【随想】

110・117とW20


 標題を見て何のことかピンときた方、かなり女性活躍推進へのご関心が高い方ですね。 110は、世界経済フォーラムが昨年末に発表したジェンダーギャップ指数の149ヵ国中の日本の順位です。 2012年以来連続して100位以下と低迷しています。残念なのは、順位ばかり報道され、この指数が何を表しているか、何が原因で日本の指数が低いのかといった本質部分への関心が薄いことです。日本の指数は0.662で、もちろん1に近いほど男女格差が少ないのです。

 117は、そのジェンダーギャップ指数の本質にもかかわるものです。この指数は、経済、教育、健康、政治という4つの分野ごとの男女格差を表す指数の平均値で算出されているのですが、そのうちの経済の分野での日本の指数は0.595、順位は総合順位より悪い117位なのです。政治分野と並んでこの経済分野の指数の低さが原因となって、総合指数が低く順位も悪い。ちなみに政治分野の指数は0.081で125位、教育分野は0.994で65位、健康分野は0.979で41位です。
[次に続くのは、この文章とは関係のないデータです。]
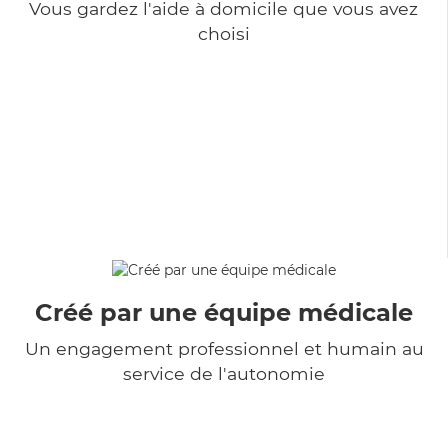
Vous gardez l'aide à domicile que vous avez
choisi
Créé par une équipe médicale
Un engagement professionnel et humain au
service de l'autonomie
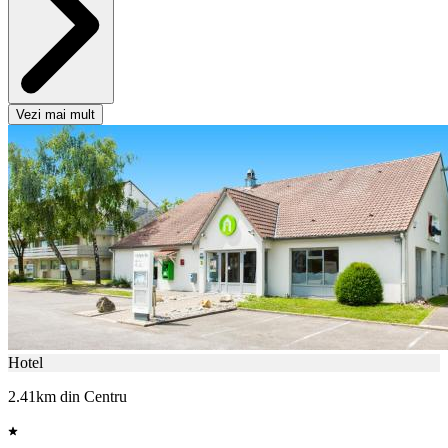
Vezi mai mult
Hotel
2.41km din Centru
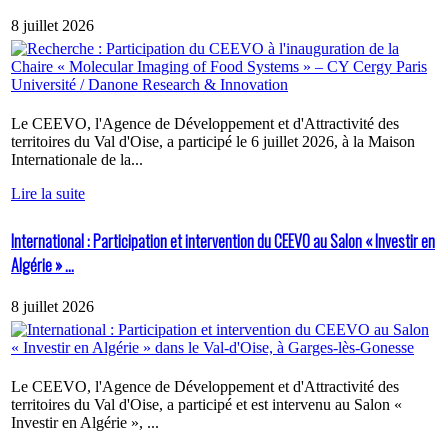
8 juillet 2026
Le CEEVO, l'Agence de Développement et d'Attractivité des
territoires du Val d'Oise, a participé le 6 juillet 2026, à la Maison
Internationale de la...
Lire la suite
International : Participation et intervention du CEEVO au Salon « Investir en
Algérie » ...
8 juillet 2026
Le CEEVO, l'Agence de Développement et d'Attractivité des
territoires du Val d'Oise, a participé et est intervenu au Salon «
Investir en Algérie », ...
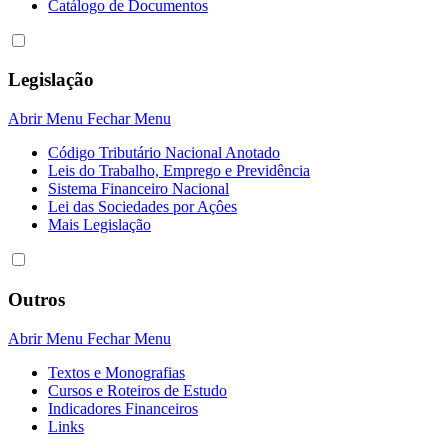
Catálogo de Documentos
Legislação
Abrir Menu
Fechar Menu
Código Tributário Nacional Anotado
Leis do Trabalho, Emprego e Previdência
Sistema Financeiro Nacional
Lei das Sociedades por Açôes
Mais Legislação
Outros
Abrir Menu
Fechar Menu
Textos e Monografias
Cursos e Roteiros de Estudo
Indicadores Financeiros
Links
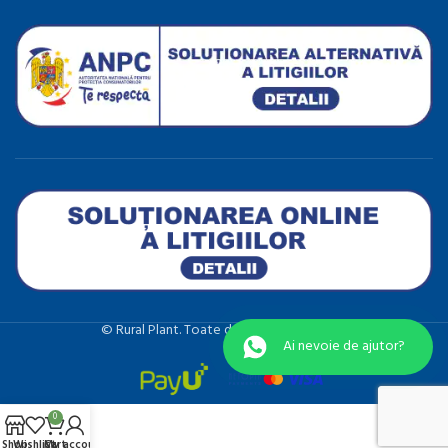
©️ Rural Plant. Toate drepturile rezervate.
Ai nevoie de ajutor?
0
Shop
Wishlist
Cart
My account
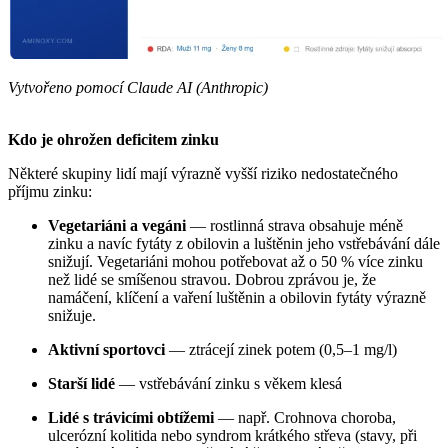
Vytvořeno pomocí Claude AI (Anthropic)
Kdo je ohrožen deficitem zinku
Některé skupiny lidí mají výrazně vyšší riziko nedostatečného
příjmu zinku:
Vegetariáni a vegáni
— rostlinná strava obsahuje méně
zinku a navíc fytáty z obilovin a luštěnin jeho vstřebávání dále
snižují. Vegetariáni mohou potřebovat až o 50 % více zinku
než lidé se smíšenou stravou. Dobrou zprávou je, že
namáčení, klíčení a vaření luštěnin a obilovin fytáty výrazně
snižuje.
Aktivní sportovci
— ztrácejí zinek potem (0,5–1 mg/l)
Starší lidé
— vstřebávání zinku s věkem klesá
Lidé s trávicími obtížemi
— např. Crohnova choroba,
ulcerózní kolitida nebo syndrom krátkého střeva (stavy, při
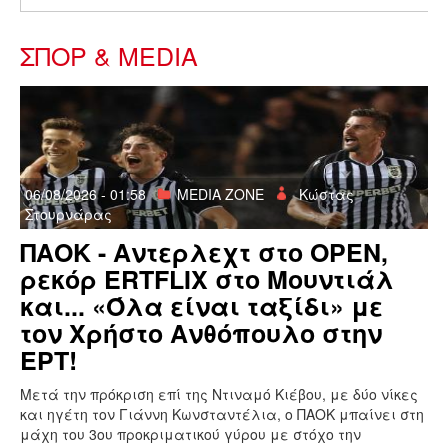
ΣΠΟΡ & MEDIA
06/08/2026 - 01:58
MEDIA ZONE
Κώστας
Στουρνάρας
ΠΑΟΚ - Αντερλεχτ στο OPEN,
ρεκόρ ERTFLIX στο Μουντιάλ
και... «Όλα είναι ταξίδι» με
τον Χρήστο Ανθόπουλο στην
ΕΡΤ!
Μετά την πρόκριση επί της Ντιναμό Κιέβου, με δύο νίκες
και ηγέτη τον Γιάννη Κωνσταντέλια, ο ΠΑΟΚ μπαίνει στη
μάχη του 3ου προκριματικού γύρου με στόχο την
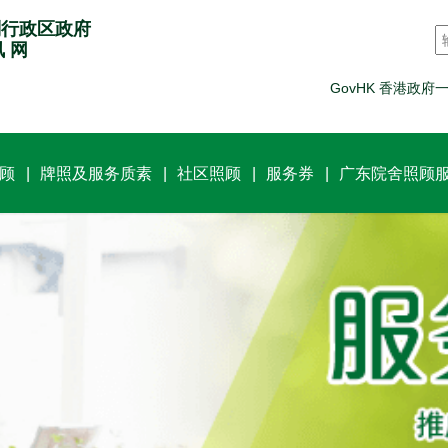
别行政区政府
讯 网
GovHK 香港政府
顾
牌照及服务质素
社区照顾
服务券
广东院舍照顾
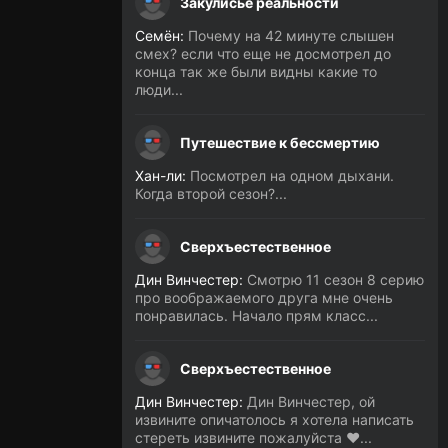
Закулисье реальности
Семён:
Почему на 42 минуте слышен
смех? если что еще не досмотрел до
конца так же были видны какие то
люди...
Путешествие к бессмертию
Хан-ли:
Посмотрел на одном дыхани.
Когда второй сезон?...
Сверхъестественное
Дин Винчестер:
Смотрю 11 сезон 8 серию
про воображаемого друга мне очень
понравилась. Начало прям класс...
Сверхъестественное
Дин Винчестер:
Дин Винчестер, ой
извините опичатолось я хотела написать
стереть извините пожалуйста ❤️...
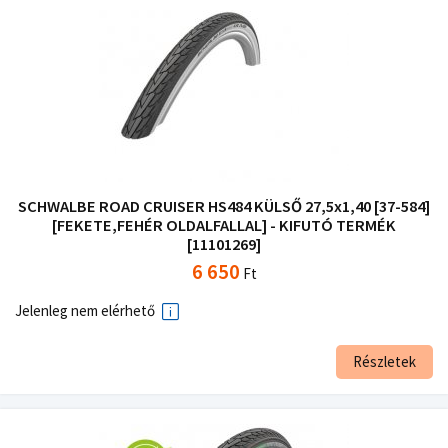
SCHWALBE ROAD CRUISER HS484 KÜLSŐ 27,5x1,40 [37-584]
[FEKETE,FEHÉR OLDALFALLAL] - KIFUTÓ TERMÉK
[11101269]
6 650
Ft
Jelenleg nem elérhető
Részletek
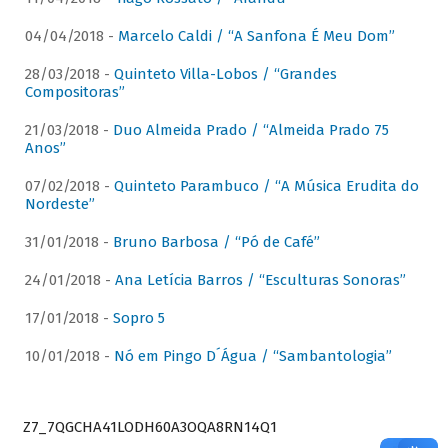
04/04/2018 -
Marcelo Caldi / “A Sanfona É Meu Dom”
28/03/2018 -
Quinteto Villa-Lobos / “Grandes
Compositoras”
21/03/2018 -
Duo Almeida Prado / “Almeida Prado 75
Anos”
07/02/2018 -
Quinteto Parambuco / “A Música Erudita do
Nordeste”
31/01/2018 -
Bruno Barbosa / “Pó de Café”
24/01/2018 -
Ana Letícia Barros / “Esculturas Sonoras”
17/01/2018 -
Sopro 5
10/01/2018 -
Nó em Pingo D´Água / “Sambantologia”
Z7_7QGCHA41LODH60A3OQA8RN14Q1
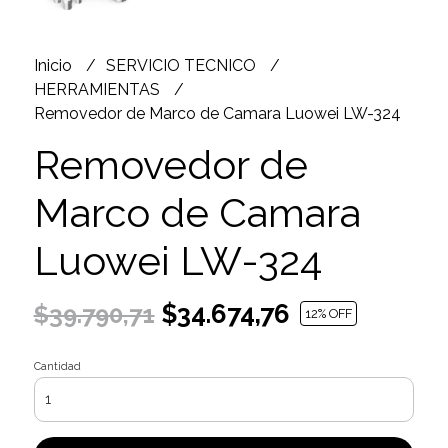
Inicio
SERVICIO TECNICO
HERRAMIENTAS
Removedor de Marco de Camara Luowei LW-324
Removedor de
Marco de Camara
Luowei LW-324
$34.674,76
$39.790,71
12
% OFF
Cantidad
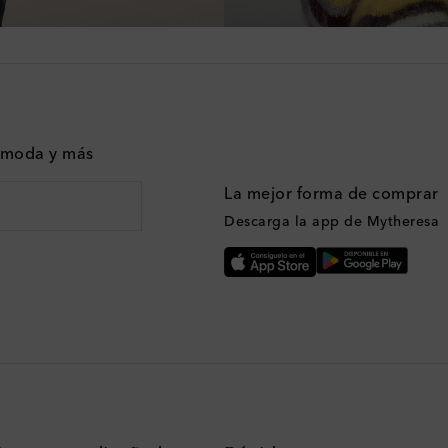
n moda y más
La mejor forma de comprar
Descarga la app de Mytheresa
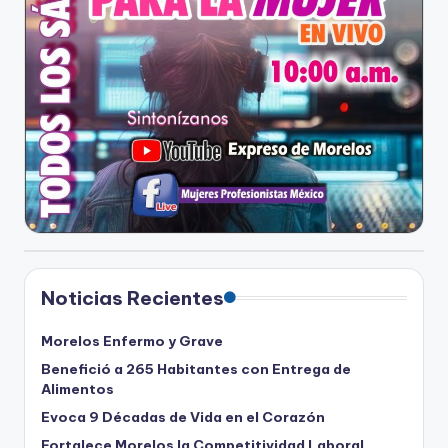
Noticias Recientes
Morelos Enfermo y Grave
Benefició a 265 Habitantes con Entrega de
Alimentos
Evoca 9 Décadas de Vida en el Corazón
Fortalece Morelos la Competitividad Laboral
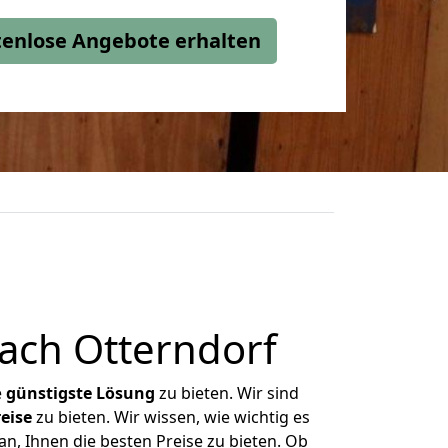
stenlose Angebote erhalten
ach Otterndorf
e
günstigste
Lösung
zu bieten. Wir sind
eise
zu bieten. Wir wissen, wie wichtig es
n, Ihnen die besten Preise zu bieten. Ob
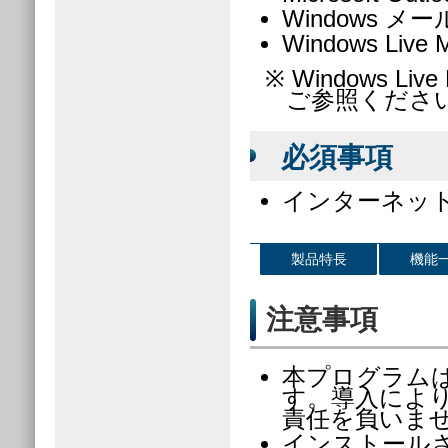
Windows メー
Windows Live M
※ Windows Li
ご参照くださ
必須事項
インターネッ
製品特長
機能
注意事項
本プログラム
す。導入によ
責任を負いま
インストール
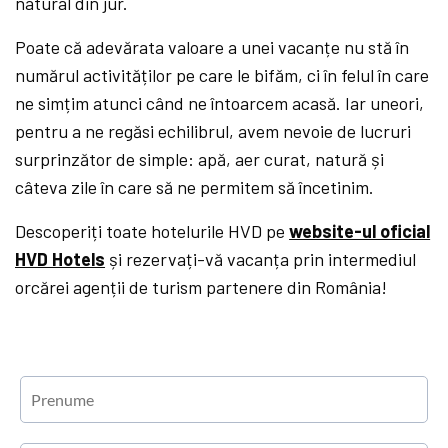
natural din jur.
Poate că adevărata valoare a unei vacanțe nu stă în
numărul activităților pe care le bifăm, ci în felul în care
ne simțim atunci când ne întoarcem acasă. Iar uneori,
pentru a ne regăsi echilibrul, avem nevoie de lucruri
surprinzător de simple: apă, aer curat, natură și
câteva zile în care să ne permitem să încetinim.
Descoperiți toate hotelurile HVD pe
website-ul oficial
HVD Hotels
și rezervați-vă vacanța prin intermediul
orcărei agenții de turism partenere din România!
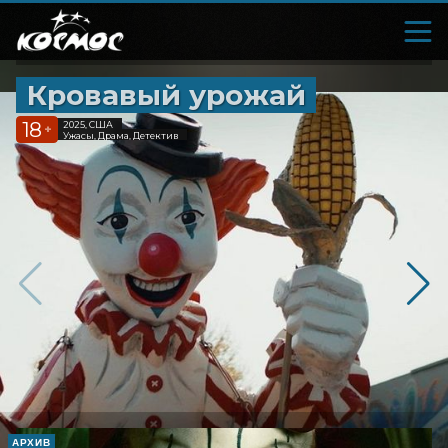
Кровавый урожай
18
2025, США
+
Ужасы, Драма, Детектив
АРХИВ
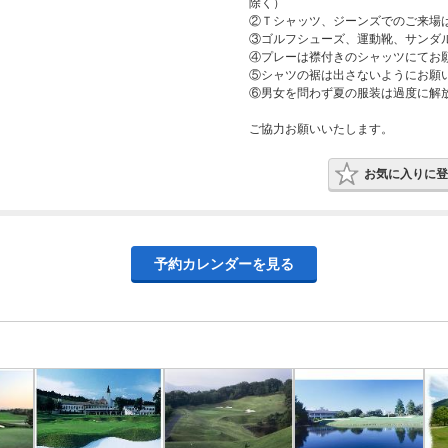
除く）
②Ｔシャッツ、ジーンズでのご来場
③ゴルフシューズ、運動靴、サンダ
④プレーは襟付きのシャッツにてお
⑤シャツの裾は出さないようにお願
⑥男女を問わず夏の服装は過度に解
ご協力お願いいたします。
お気に入りに登
予約カレンダーを見る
 経済分野の指数がどのように作られているかというと、男性の数値を分母に女性の数値を分子にして算出する方法で、①労働力率の男女格差、②推計勤労所得の男女格差、③同等労働に対する賃金の男女格差、④管理職に占める比率の男女格差、⑤専門・技術職に占める比率の男女格差を指数化し、これを平均しています。日本は特に④の指数の低さが足を引っ張っています。女性活躍推進法が制定されて大企業が女性活躍のための行動計画を策定するようになり、上場企業が女性役員の任命を加速するなど、日本の経営サイドも随分女性活躍推進に努力されていますが、多くの国々がこの分野の実績を積み上げる中、追いつくどころか差が拡大しそうな状況であることを、経済分野の指数と順位は表しています。

 さて、今年はG20が日本で開かれます。このG20に関し、各ステークホルダーにより形成されたエンゲージメント・グループの活動があることはあまり知られていません。 B20(経済団体)、L20(労働組合)等とともにW20 (女性)もその一つで、ジェンダーギャップを解消することによる新しい繁栄を目標に、対話や提言などを行います。前回のアルゼンチンG20では、大変熱心にW20での議論がもたれ、G20のアジェンダ全体としてジェンダーを主流化する旨が首脳宣言の冒頭に記されるなど、G20 での議論に大きな影響を与えたと聞きます。日本での W20はこの3月下旬に開かれます。この冊子がお手元に届く頃、日本でもジェンダーギャップ解消に向けたW20での議論が立派な成果を得て、大阪G20サミットにつながっていくことを期待したいと思います。